Description of the task –
From the records below, output exactly the lines starting at the line with "of conditions, so" and ending at the line with "US Equity Indexes", both of them included, but no pictures.

[[ Data records open ]]

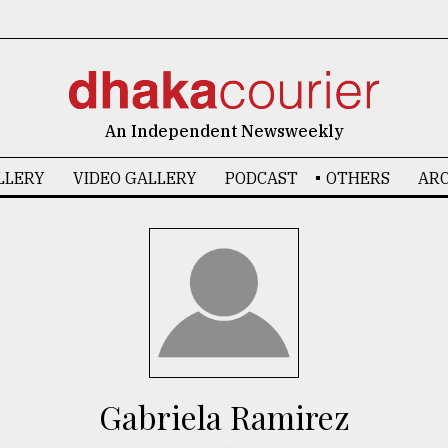
An Independent Newsweekly
LLERY
VIDEO GALLERY
PODCAST
OTHERS
ARC
Gabriela Ramirez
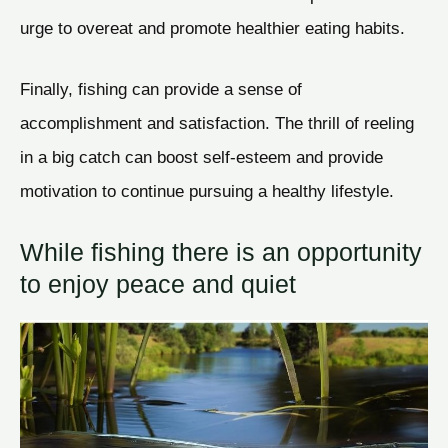
urge to overeat and promote healthier eating habits.
Finally, fishing can provide a sense of
accomplishment and satisfaction. The thrill of reeling
in a big catch can boost self-esteem and provide
motivation to continue pursuing a healthy lifestyle.
While fishing there is an opportunity
to enjoy peace and quiet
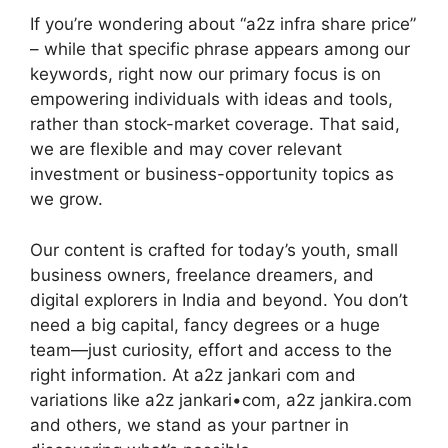
If you’re wondering about “a2z infra share price”
– while that specific phrase appears among our
keywords, right now our primary focus is on
empowering individuals with ideas and tools,
rather than stock-market coverage. That said,
we are flexible and may cover relevant
investment or business-opportunity topics as
we grow.
Our content is crafted for today’s youth, small
business owners, freelance dreamers, and
digital explorers in India and beyond. You don’t
need a big capital, fancy degrees or a huge
team—just curiosity, effort and access to the
right information. At a2z jankari com and
variations like a2z jankari•com, a2z jankira.com
and others, we stand as your partner in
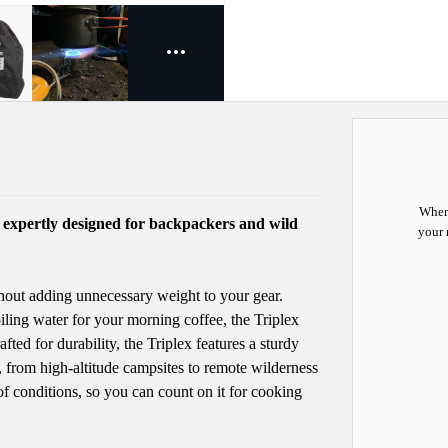
When 
, expertly designed for backpackers and wild
your 
hout adding unnecessary weight to your gear.
iling water for your morning coffee, the Triplex
fted for durability, the Triplex features a sturdy
 from high-altitude campsites to remote wilderness
 of conditions, so you can count on it for cooking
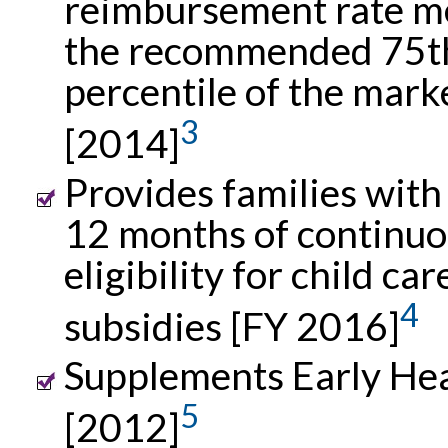
reimbursement rate m
the recommended 75t
percentile of the mark
3
[2014]
Provides families with 
12 months of continu
eligibility for child car
4
subsidies [FY 2016]
Supplements Early Hea
5
[2012]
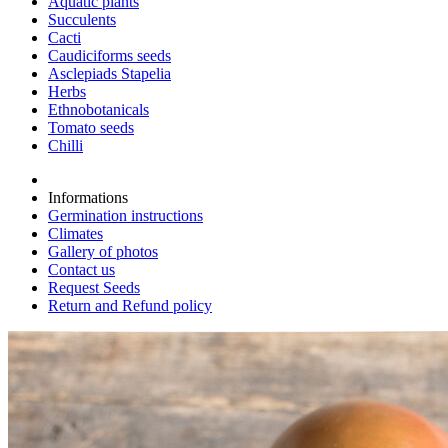
Aquatic plants
Succulents
Cacti
Caudiciforms seeds
Asclepiads Stapelia
Herbs
Ethnobotanicals
Tomato seeds
Chilli
Informations
Germination instructions
Climates
Gallery of photos
Contact us
Request Seeds
Return and Refund policy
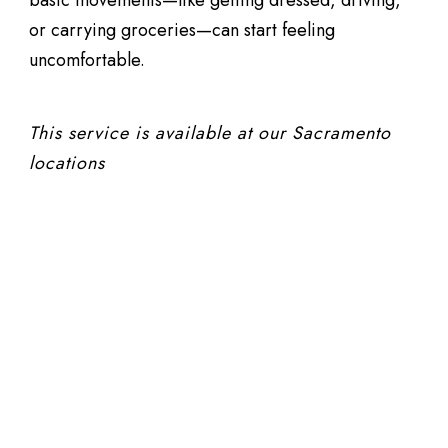
or carrying groceries—can start feeling
uncomfortable.
This service is available at our Sacramento
locations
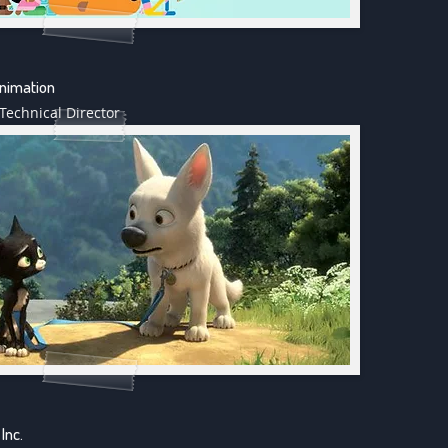
Animation
Technical Director
Inc.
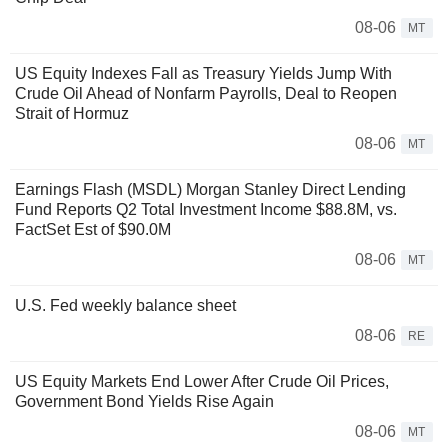
08-06
MT
US Equity Indexes Fall as Treasury Yields Jump With
Crude Oil Ahead of Nonfarm Payrolls, Deal to Reopen
Strait of Hormuz
08-06
MT
Earnings Flash (MSDL) Morgan Stanley Direct Lending
Fund Reports Q2 Total Investment Income $88.8M, vs.
FactSet Est of $90.0M
08-06
MT
U.S. Fed weekly balance sheet
08-06
RE
US Equity Markets End Lower After Crude Oil Prices,
Government Bond Yields Rise Again
08-06
MT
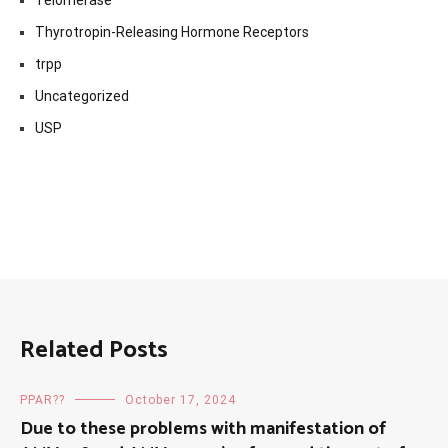
Telomerase
Thyrotropin-Releasing Hormone Receptors
trpp
Uncategorized
USP
Related Posts
PPAR??
October 17, 2024
Due to these problems with manifestation of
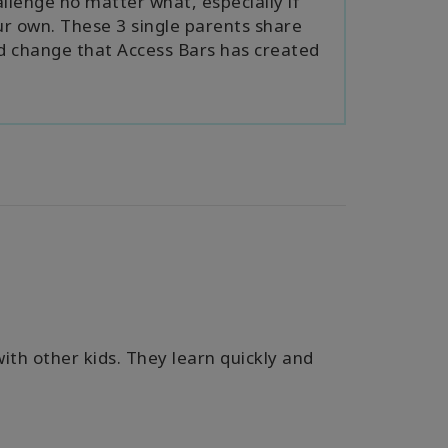
llenge no matter what, especially if
ur own. These 3 single parents share
nd change that Access Bars has created
with other kids. They learn quickly and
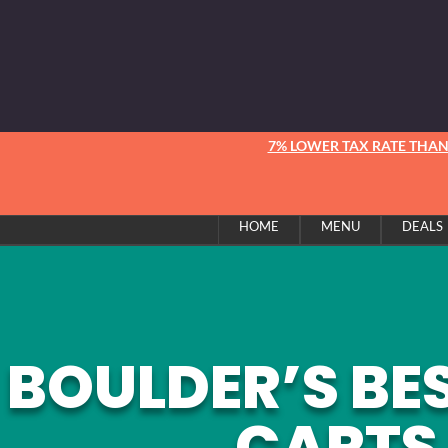
7% LOWER TAX RATE THA
HOME
MENU
DEALS
BOULDER’S BE
CARTS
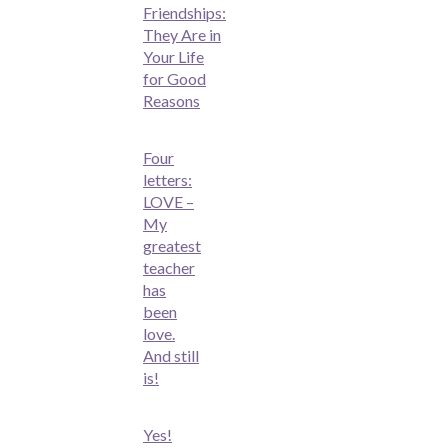
Friendships:
They Are in
Your Life
for Good
Reasons
Four
letters:
LOVE –
My
greatest
teacher
has
been
love.
And still
is!
Yes!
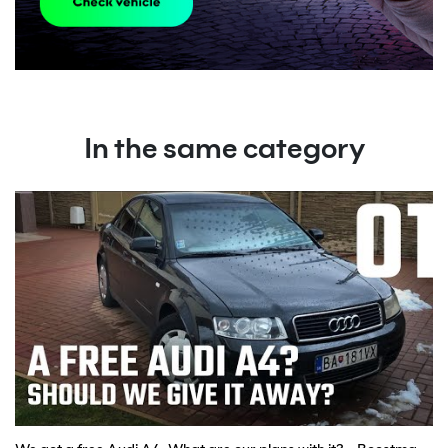
In the same category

[[ Data records closed ]]

Final answer –
 of conditions, so you can count on it for cooking
reimbursement rate m
the recommended 75t
percentile of the mark
3
[2014]
Provides families with 
12 months of continu
eligibility for child car
4
subsidies [FY 2016]
Supplements Early Hea
5
[2012]
Aquatic plants
Succulents
Cacti
Caudiciforms seeds
Asclepiads Stapelia
Herbs
Ethnobotanicals
Tomato seeds
Chilli
Informations
Germination instructions
Climates
Gallery of photos
Contact us
Request Seeds
Return and Refund policy
or carrying groceries—can start feeling
uncomfortable.
This service is available at our Sacramento
locations
Animation
Technical Director
Inc.
08-06
MT
US Equity Indexes Fall as Treasury Yields Jump With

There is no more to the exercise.